8

In Python I have a file stream, and I want to copy some part of it into a StringIO. I want this to be fastest as possible, with minimum copy.

But if I do:

data = file.read(SIZE)
stream = StringIO(data)

I think 2 copies was done, no? One copy into data from file, another copy inside StringIO into internal buffer. Can I avoid one of the copies? I don't need temporary data, so I think one copy should be enough

zaharpopov
  • 16,882
  • 23
  • 75
  • 93

4 Answers4

8

In short: you can't avoid 2 copies using StringIO.

Some assumptions:

  • You're using cStringIO, otherwise it would be silly to optimize this much.
  • It's speed and not memory efficiency you're after. If not, see Jakob Bowyer's solution, or use a variant using file.read(SOME_BYTE_COUNT) if your file is binary.
  • You've already stated this in the comments, but for completeness: you want to actually edit the contents, not just view it.

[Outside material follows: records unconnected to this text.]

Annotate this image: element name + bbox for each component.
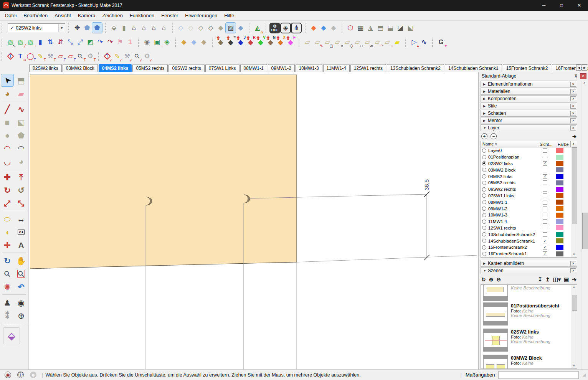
- line-tool[interactable]: ╱: [1, 103, 13, 115]
- green-wireframe-icon[interactable]: ◈: [162, 37, 172, 47]
- section-close-icon[interactable]: ✕: [570, 268, 576, 273]
- curve-arrow-blue-icon[interactable]: ↷: [95, 37, 105, 47]
- right-view-icon[interactable]: ⌂: [159, 23, 169, 33]
- add-scene-icon[interactable]: ⊕: [489, 276, 494, 283]
- green-blue-panel-icon[interactable]: ◩: [85, 37, 95, 47]
- drape-icon[interactable]: ⬓: [385, 23, 395, 33]
- label-card-2-icon[interactable]: ▱T: [65, 51, 75, 61]
- remove-layer-icon[interactable]: −: [491, 133, 497, 139]
- layer-row[interactable]: 13SchubladenSchrank2: [481, 231, 577, 238]
- hidden-line-style-icon[interactable]: ◇: [206, 23, 216, 33]
- label-circle-icon[interactable]: ◯T: [25, 51, 35, 61]
- layer-radio[interactable]: [482, 213, 486, 217]
- front-view-icon[interactable]: ⌂: [129, 23, 139, 33]
- scene-item[interactable]: 02SW2 linksFoto: KeineKeine Beschreibung: [481, 327, 577, 353]
- tray-section-mentor[interactable]: ▶Mentor✕: [481, 117, 577, 124]
- section-close-icon[interactable]: ✕: [570, 96, 576, 101]
- diagonal-arrow-nw-icon[interactable]: ⤢: [75, 37, 85, 47]
- column-header-color[interactable]: Farbe: [556, 141, 571, 147]
- protractor-tool[interactable]: ◖: [1, 226, 13, 238]
- origami-plugin-tool[interactable]: ⬙: [3, 327, 20, 344]
- layer-visible-checkbox[interactable]: [543, 180, 547, 185]
- scene-select-combo[interactable]: ✓ 02SW2 links ▼: [8, 23, 65, 32]
- scene-tab-13[interactable]: 14Schubladen Schrank1: [445, 64, 502, 72]
- toolbar-grip[interactable]: [266, 23, 268, 33]
- look-around-tool[interactable]: ◉: [15, 296, 27, 309]
- pushpull-r-icon[interactable]: ◆⇧R: [246, 37, 256, 47]
- menu-ansicht[interactable]: Ansicht: [51, 11, 74, 20]
- layer-row[interactable]: 08MW1-1: [481, 199, 577, 205]
- mirror-icon[interactable]: ◭◮: [253, 23, 263, 33]
- axes-tool[interactable]: ✛: [1, 239, 13, 251]
- tray-close-icon[interactable]: ✕: [580, 73, 586, 79]
- textured-style-icon[interactable]: ▨: [226, 23, 236, 33]
- arrows-down-up-icon[interactable]: ⇵: [55, 37, 65, 47]
- layer-color-swatch[interactable]: [556, 167, 563, 172]
- section-close-icon[interactable]: ✕: [570, 89, 576, 94]
- scene-item[interactable]: 03MW2 BlockFoto: Keine: [481, 353, 577, 369]
- remove-scene-icon[interactable]: ⊖: [496, 276, 501, 283]
- model-canvas[interactable]: 36,5: [29, 72, 479, 369]
- menu-erweiterungen[interactable]: Erweiterungen: [182, 11, 221, 20]
- cube-gold-icon[interactable]: ◆: [179, 37, 189, 47]
- layer-color-swatch[interactable]: [556, 180, 563, 185]
- layer-row[interactable]: 05MS2 rechts: [481, 180, 577, 186]
- flap-lasso-icon[interactable]: ▱◌: [382, 37, 392, 47]
- tray-scroll-thumb[interactable]: [582, 213, 588, 249]
- green-box-icon[interactable]: ▣◦: [152, 37, 162, 47]
- push-pull-tool[interactable]: ⤒: [15, 171, 27, 183]
- layer-visible-checkbox[interactable]: [543, 213, 547, 217]
- tray-section-komponenten[interactable]: ▶Komponenten✕: [481, 95, 577, 102]
- layer-scroll-up-icon[interactable]: ∧: [571, 141, 577, 147]
- layer-color-swatch[interactable]: [556, 174, 563, 179]
- scene-tab-8[interactable]: 09MW1-2: [268, 64, 295, 72]
- cube-blue-icon[interactable]: ◆: [319, 23, 329, 33]
- label-gear-icon[interactable]: ⚙T: [85, 51, 95, 61]
- layer-visible-checkbox[interactable]: ✓: [543, 239, 547, 243]
- layer-visible-checkbox[interactable]: [543, 148, 547, 153]
- offset-tool[interactable]: ⤡: [15, 197, 27, 209]
- label-edit-icon[interactable]: ✎T: [35, 51, 45, 61]
- scene-scroll-down-icon[interactable]: ∨: [571, 363, 577, 368]
- layer-row[interactable]: 12SW1 rechts: [481, 225, 577, 231]
- diagonal-arrow-ne-icon[interactable]: ⤡: [65, 37, 75, 47]
- cube-orange-icon[interactable]: ◆: [309, 23, 319, 33]
- scene-tab-5[interactable]: 06SW2 rechts: [168, 64, 204, 72]
- tab-scroll-left-icon[interactable]: ◀: [576, 64, 581, 71]
- back-edges-style-icon[interactable]: ◇: [186, 23, 196, 33]
- scene-tab-14[interactable]: 15Fronten Schrank2: [503, 64, 552, 72]
- layer-radio[interactable]: [482, 207, 486, 211]
- tab-scroll-right-icon[interactable]: ▶: [582, 64, 587, 71]
- layer-radio[interactable]: [482, 149, 486, 153]
- section-close-icon[interactable]: ✕: [570, 111, 576, 116]
- rotate-tool[interactable]: ↻: [1, 184, 13, 196]
- tray-section-materialien[interactable]: ▶Materialien✕: [481, 88, 577, 95]
- pushpull-equal-icon[interactable]: ◆⇧=: [226, 37, 236, 47]
- layer-visible-checkbox[interactable]: [543, 193, 547, 198]
- label-points-icon[interactable]: T••: [15, 51, 25, 61]
- layer-color-swatch[interactable]: [556, 161, 563, 166]
- section-close-icon[interactable]: ✕: [570, 118, 576, 123]
- show-thumbnails-icon[interactable]: ▣: [564, 276, 569, 283]
- layer-radio[interactable]: [482, 155, 486, 159]
- toolbar-grip[interactable]: [172, 23, 174, 33]
- layer-radio[interactable]: [482, 187, 486, 192]
- pushpull-plain-icon[interactable]: ◆⇧: [216, 37, 226, 47]
- circle-tool[interactable]: ●: [1, 129, 13, 141]
- label-find-icon[interactable]: ⚲T: [75, 51, 85, 61]
- layer-visible-checkbox[interactable]: [543, 219, 547, 224]
- menu-kamera[interactable]: Kamera: [74, 11, 99, 20]
- layer-color-swatch[interactable]: [556, 238, 563, 243]
- orbit-tool[interactable]: ↻: [1, 254, 13, 267]
- tray-section-elementinformationen[interactable]: ▶Elementinformationen✕: [481, 81, 577, 88]
- align-view-active-icon[interactable]: ⬟: [92, 23, 102, 33]
- follow-me-tool[interactable]: ↺: [15, 184, 27, 196]
- flap-ellipse-icon[interactable]: ▱⬭: [352, 37, 362, 47]
- s-curve-icon[interactable]: ∿: [419, 37, 429, 47]
- toolbar-grip[interactable]: [432, 38, 434, 47]
- scene-tab-1[interactable]: 02SW2 links: [29, 64, 62, 72]
- chevron-down-icon[interactable]: ▼: [58, 24, 65, 32]
- layer-color-swatch[interactable]: [556, 148, 563, 153]
- layer-row[interactable]: 06SW2 rechts: [481, 186, 577, 193]
- layer-color-swatch[interactable]: [556, 251, 563, 256]
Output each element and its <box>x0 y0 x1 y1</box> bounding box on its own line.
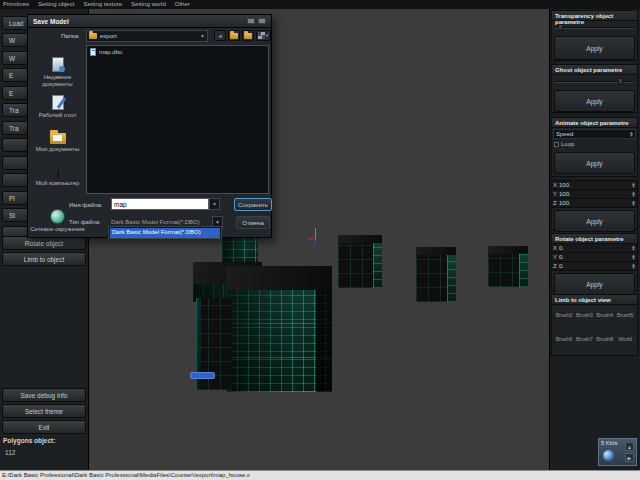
spinner-arrows-icon[interactable]: ▲▼ <box>628 131 635 137</box>
place-my-documents[interactable]: Мои документы <box>30 133 85 153</box>
crate-front-face <box>338 243 382 288</box>
minimize-icon[interactable] <box>247 18 255 24</box>
filetype-dropdown-item-selected[interactable]: Dark Basic Model Format(*.DBO) <box>110 228 220 238</box>
scale-z-value[interactable]: 100. <box>559 200 571 206</box>
viewport-blue-marker <box>190 372 215 379</box>
up-folder-icon[interactable] <box>228 30 240 41</box>
chevron-down-icon: ▼ <box>200 33 207 39</box>
brush2-button[interactable]: Brush2 <box>554 309 574 320</box>
spinner-arrows-icon[interactable]: ▲▼ <box>630 191 637 197</box>
crate-front-face <box>416 255 456 302</box>
polygons-object-label: Polygons object: <box>3 437 55 444</box>
exit-button[interactable]: Exit <box>2 420 86 434</box>
network-icon <box>50 209 65 224</box>
file-icon <box>90 48 96 56</box>
loop-checkbox[interactable] <box>554 142 559 147</box>
place-my-computer[interactable]: Мой компьютер <box>30 171 85 187</box>
limb-section: Limb to object view Brush2 Brush3 Brush4… <box>551 294 638 356</box>
filetype-dropdown-list: Dark Basic Model Format(*.DBO) <box>108 226 222 239</box>
dialog-title: Save Model <box>33 18 69 25</box>
spinner-arrows-icon[interactable]: ▲▼ <box>630 200 637 206</box>
cancel-button[interactable]: Отмена <box>236 216 270 229</box>
filename-input[interactable] <box>111 198 209 210</box>
select-theme-button[interactable]: Select theme <box>2 404 86 418</box>
file-name: map.dbo <box>99 49 122 55</box>
filename-label: Имя файла: <box>69 202 102 208</box>
crate-top-face <box>338 235 382 243</box>
view-menu-icon[interactable]: ▼ <box>256 30 271 41</box>
rotate-section-title: Rotate object parametre <box>552 234 637 244</box>
spinner-arrows-icon[interactable]: ▲▼ <box>630 254 637 260</box>
transparency-slider[interactable] <box>555 21 634 34</box>
transparency-slider-handle[interactable] <box>558 24 563 31</box>
rotate-object-button[interactable]: Rotate object <box>2 236 86 250</box>
close-icon[interactable] <box>258 18 266 24</box>
filetype-combobox[interactable]: Dark Basic Model Format(*.DBO) <box>111 219 211 225</box>
save-debug-info-button[interactable]: Save debug info <box>2 388 86 402</box>
menu-item-setting-object[interactable]: Setting object <box>38 1 74 9</box>
save-button[interactable]: Сохранить <box>234 198 272 211</box>
filename-dropdown-arrow[interactable]: ▼ <box>209 198 220 210</box>
animate-section-title: Animate object parametre <box>552 118 637 128</box>
widget-up-button[interactable]: ▲ <box>625 442 634 451</box>
dialog-title-bar[interactable]: Save Model <box>28 15 271 28</box>
rotate-z-value[interactable]: 0. <box>559 263 564 269</box>
building-box[interactable] <box>226 266 332 392</box>
ghost-section-title: Ghost object parametre <box>552 65 637 75</box>
spinner-arrows-icon[interactable]: ▲▼ <box>630 245 637 251</box>
crate-box[interactable] <box>488 246 528 287</box>
animate-apply-button[interactable]: Apply <box>554 152 635 174</box>
rotate-section: Rotate object parametre X 0. ▲▼ Y 0. ▲▼ … <box>551 233 638 291</box>
widget-down-button[interactable]: ▶ <box>625 453 634 462</box>
place-label: Сетевое окружение <box>30 226 85 232</box>
menu-item-primitives[interactable]: Primitives <box>3 1 29 9</box>
globe-icon <box>603 450 614 461</box>
ghost-slider-handle[interactable] <box>618 78 623 85</box>
rotate-x-value[interactable]: 0. <box>559 245 564 251</box>
rotate-z-row: Z 0. ▲▼ <box>552 262 637 271</box>
place-recent-documents[interactable]: Недавние документы <box>30 57 85 88</box>
menu-item-other[interactable]: Other <box>175 1 190 9</box>
folder-combobox[interactable]: export ▼ <box>86 30 208 42</box>
new-folder-icon[interactable] <box>242 30 254 41</box>
loop-label: Loop <box>561 141 574 147</box>
desktop-icon <box>52 95 64 110</box>
rotate-apply-button[interactable]: Apply <box>554 273 635 295</box>
scale-y-value[interactable]: 100. <box>559 191 571 197</box>
ghost-apply-button[interactable]: Apply <box>554 90 635 112</box>
file-item-map-dbo[interactable]: map.dbo <box>87 46 268 56</box>
brush4-button[interactable]: Brush4 <box>595 309 615 320</box>
speed-input[interactable]: Speed ▲▼ <box>553 129 636 139</box>
brush5-button[interactable]: Brush5 <box>615 309 635 320</box>
place-label: Недавние документы <box>42 74 72 87</box>
spinner-arrows-icon[interactable]: ▲▼ <box>630 263 637 269</box>
crate-front-face <box>226 290 332 392</box>
menu-item-setting-texture[interactable]: Setting texture <box>83 1 122 9</box>
my-documents-icon <box>50 133 66 144</box>
transparency-apply-button[interactable]: Apply <box>554 36 635 60</box>
limb-section-title: Limb to object view <box>552 295 637 305</box>
limb-to-object-button[interactable]: Limb to object <box>2 252 86 266</box>
crate-top-face <box>488 246 528 254</box>
crate-box[interactable] <box>338 235 382 288</box>
menu-item-setting-world[interactable]: Setting world <box>131 1 166 9</box>
brush7-button[interactable]: Brush7 <box>574 333 594 344</box>
scale-x-value[interactable]: 100. <box>559 182 571 188</box>
network-speed-widget: 5 Kb/s ▲ ▶ <box>598 438 637 466</box>
recent-documents-icon <box>52 57 64 72</box>
world-button[interactable]: World <box>615 333 635 344</box>
rotate-y-value[interactable]: 0. <box>559 254 564 260</box>
file-list[interactable]: map.dbo <box>86 45 269 194</box>
brush3-button[interactable]: Brush3 <box>574 309 594 320</box>
filetype-label: Тип файла: <box>69 219 101 225</box>
scale-apply-button[interactable]: Apply <box>554 210 635 232</box>
crate-box[interactable] <box>416 247 456 302</box>
brush8-button[interactable]: Brush8 <box>595 333 615 344</box>
spinner-arrows-icon[interactable]: ▲▼ <box>630 182 637 188</box>
ghost-slider[interactable] <box>555 75 634 88</box>
place-desktop[interactable]: Рабочий стол <box>30 95 85 119</box>
brush6-button[interactable]: Brush6 <box>554 333 574 344</box>
status-bar-path: E:/Dark Basic Professional\Dark Basic Pr… <box>2 472 250 478</box>
back-icon[interactable]: ◄ <box>214 30 226 41</box>
place-label: Мои документы <box>36 146 80 152</box>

Long answer: Since python strings are immutable and the StringIO buffer is not, a copy will have to be made sooner or later; otherwise you'd be altering an immutable object! For what you want to be possible, the StringIO object would need to have a dedicated method that read directly from a file object given as an argument. There is no such method.

Outside of StringIO, there are solutions that avoid the extra copy. Off the top of my head, this will read a file directly into a modifiable byte array, no extra copy:

import numpy as np
a = np.fromfile("filename.ext", dtype="uint8")

It may be cumbersome to work with, depending on the usage you intend, since it's an array of values from 0 to 255, not an array of characters. But it's functionally equivalent to a StringIO object, and using np.fromstring, np.tostring, np.tofile and slicing notation should get you where you want. You might also need np.insert, np.delete and np.append.

I'm sure there are other modules that will do similar things.

TIMEIT:

How much does all this really matter? Well, let's see. I've made a 100MB file, largefile.bin. Then I read in the file using both methods and change the first byte.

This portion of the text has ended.